Furthermore, U.S. withdrawal from the nuclear pact will do nothing to end Iran’s ballistic missile program, its support for terrorist groups, or its foreign interventions. Withdrawal will not alter the disgraceful fact that the U.S. agreed to lift the U.N. Security Council that prohibited these activities.

Trump is properly skeptical of the French proposal. President Macron said nothing in public about how he proposes to convince Iran to agree to his agenda. Ayatollah Ali Khamenei, President Hassan Rouhani, and Foreign Minister Javad Zarif have raucously refused to consider any extension or amendment of the JCPOA.

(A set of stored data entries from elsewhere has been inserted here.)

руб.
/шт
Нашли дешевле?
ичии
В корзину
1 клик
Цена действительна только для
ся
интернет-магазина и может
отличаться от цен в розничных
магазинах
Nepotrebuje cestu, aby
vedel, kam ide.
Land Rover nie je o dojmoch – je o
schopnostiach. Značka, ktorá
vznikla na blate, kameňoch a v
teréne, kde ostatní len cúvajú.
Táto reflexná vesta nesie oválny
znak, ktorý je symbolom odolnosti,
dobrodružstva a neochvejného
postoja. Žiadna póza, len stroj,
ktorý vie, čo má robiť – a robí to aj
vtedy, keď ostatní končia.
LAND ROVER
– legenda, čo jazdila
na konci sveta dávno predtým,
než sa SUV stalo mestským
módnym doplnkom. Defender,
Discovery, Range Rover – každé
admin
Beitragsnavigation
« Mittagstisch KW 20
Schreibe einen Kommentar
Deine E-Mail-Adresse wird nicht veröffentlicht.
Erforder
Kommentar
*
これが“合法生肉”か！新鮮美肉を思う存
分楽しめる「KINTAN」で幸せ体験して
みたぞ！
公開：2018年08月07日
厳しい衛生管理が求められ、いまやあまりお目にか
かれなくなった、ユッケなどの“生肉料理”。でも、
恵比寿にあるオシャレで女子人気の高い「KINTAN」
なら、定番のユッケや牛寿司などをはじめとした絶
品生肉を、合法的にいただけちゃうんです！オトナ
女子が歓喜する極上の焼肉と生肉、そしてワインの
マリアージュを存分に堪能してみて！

The effective response to this challenge is leadership, not withdrawal. By agreeing to stay in the deal the U.S. would have greater influence in convincing its European allies to impose multilateral sanctions on Iran, to support states threatened by Iran, to act effectively against Iranian-sponsored aggression, and ultimately to declare Iran in violation of the JCPOA, thereby reinstating the Security Council resolutions revoked by the agreement.

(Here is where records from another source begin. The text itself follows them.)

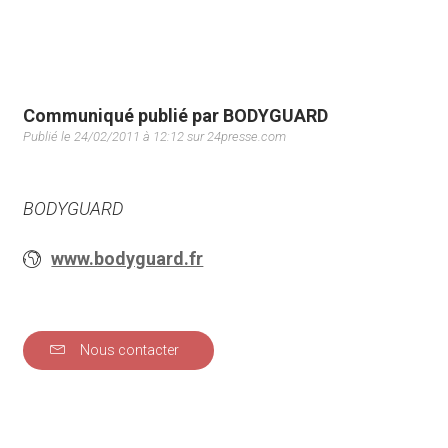
Communiqué publié par BODYGUARD
Publié le 24/02/2011 à 12:12 sur 24presse.com
BODYGUARD
www.bodyguard.fr
Nous contacter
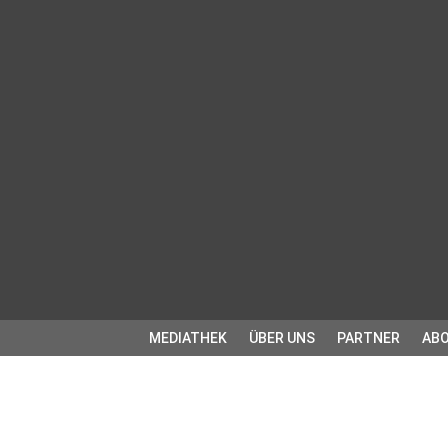
MEDIATHEK
ÜBER UNS
PARTNER
ABO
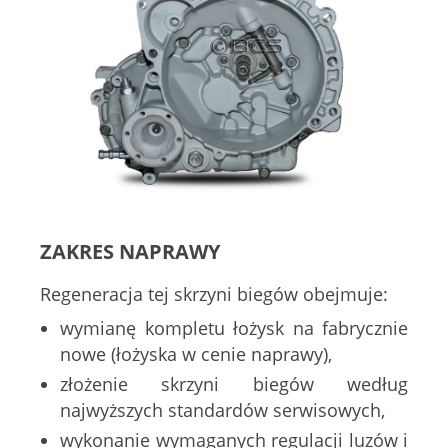
ZAKRES NAPRAWY
Regeneracja tej skrzyni biegów obejmuje:
wymianę kompletu łożysk na fabrycznie
nowe (łożyska w cenie naprawy),
złożenie skrzyni biegów według
najwyższych standardów serwisowych,
wykonanie wymaganych regulacji luzów i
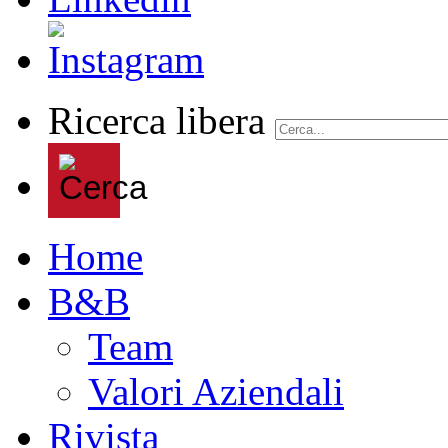
Ricerca libera
Home
B&B
Team
Valori Aziendali
Rivista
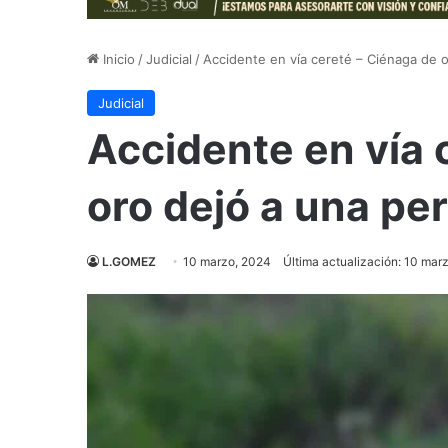
Inicio
/
Judicial
/
Accidente en vía cereté – Ciénaga de o
Judicial
Accidente en vía 
oro dejó a una pe
L.GOMEZ
10 marzo, 2024
Última actualización: 10 mar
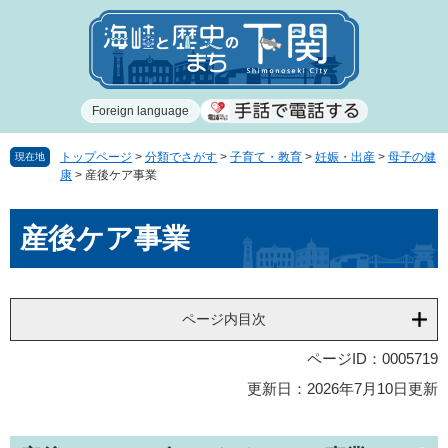
ペ
メ
ー
ニ
ジ
ュ
の
ー
先
を
Foreign language
頭
飛
で
ば
す
し
トップページ
>
分類でさがす
>
子育て・教育
>
妊娠・出産
>
母子の健
現在地
康
>
産後ケア事業
。
て
本
本
文
産後ケア事業
文
へ
ページ内目次
ページID：0005719
更新日：2026年7月10日更新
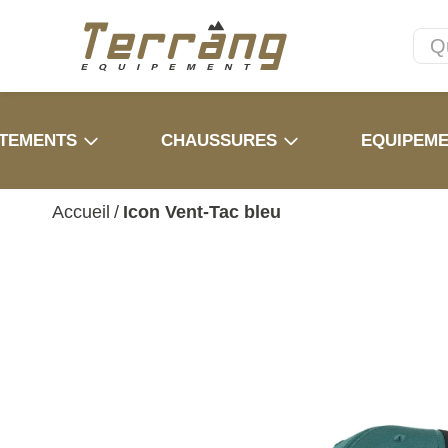
TEMENTS
CHAUSSURES
EQUIPEM
Accueil
/
Icon Vent-Tac bleu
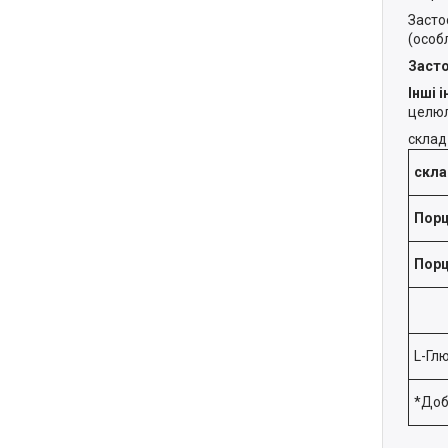
Засто
(особ
Заст
Інші 
целюл
склад
скл
Порц
Порц
L-Гл
*Доб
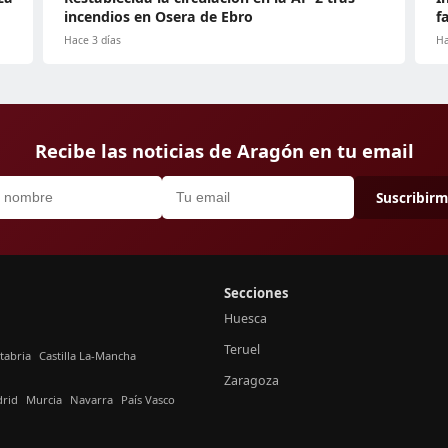
incendios en Osera de Ebro
f
Hace 3 días
Ha
Recibe las noticias de Aragón en tu email
Suscribir
Secciones
Huesca
Teruel
tabria
Castilla La-Mancha
Zaragoza
rid
Murcia
Navarra
País Vasco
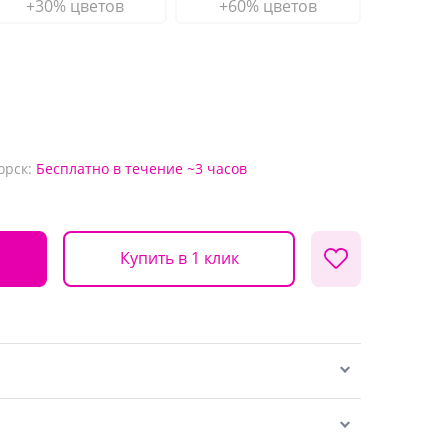
+30% цветов
+60% цветов
орск:
Бесплатно
в течение ~3 часов
Купить в 1 клик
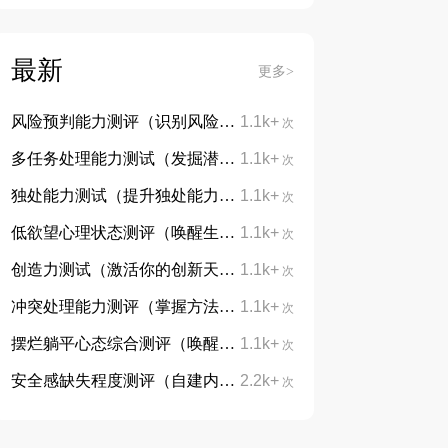
最新
更多>
风险预判能力测评（识别风险，防患未然）
1.1k+
次
多任务处理能力测试（发掘潜能，告别手忙脚乱）
1.1k+
次
独处能力测试（提升独处能力，学会与自己对话）
1.1k+
次
低欲望心理状态测评（唤醒生活热忱，重拾向上力量）
1.1k+
次
创造力测试（激活你的创新天赋）
1.1k+
次
冲突处理能力测评（掌握方法，从容处理分歧）
1.1k+
次
摆烂躺平心态综合测评（唤醒内在动力，摆脱躺平摆烂心态）
1.1k+
次
安全感缺失程度测评（自建内心底气，治愈不安与敏感）
2.2k+
次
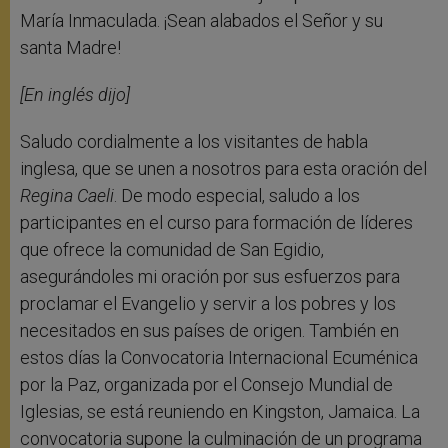
María Inmaculada. ¡Sean alabados el Señor y su
santa Madre!
[En inglés dijo]
Saludo cordialmente a los visitantes de habla
inglesa, que se unen a nosotros para esta oración del
Regina Caeli
. De modo especial, saludo a los
participantes en el curso para formación de líderes
que ofrece la comunidad de San Egidio,
asegurándoles mi oración por sus esfuerzos para
proclamar el Evangelio y servir a los pobres y los
necesitados en sus países de origen. También en
estos días la Convocatoria Internacional Ecuménica
por la Paz, organizada por el Consejo Mundial de
Iglesias, se está reuniendo en Kingston, Jamaica. La
convocatoria supone la culminación de un programa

It is simply untrue that withdrawal would enhance U.S. authority to impose sanctions on Iran. The JCPOA suspends “nuclear” sanctions only. It does not prevent the U.S. and its allies from imposing sanctions based on Iran’s non-nuclear activities. Iran itself claims that the agreement has no bearing on any non-nuclear issue. It cannot therefore credibly claim the deal prevents non-nuclear sanctions.

The Algiers Accords, too, contained a U.S. commitment to lift economic sanctions; but, when Iran’s proxies resumed seizing hostages and attacked U.S. and allied vessels in the Gulf, President Ronald Reagan resumed imposing sanctions. The JCPOA cannot be read implicitly to license Iran’s illegal non-nuclear activities.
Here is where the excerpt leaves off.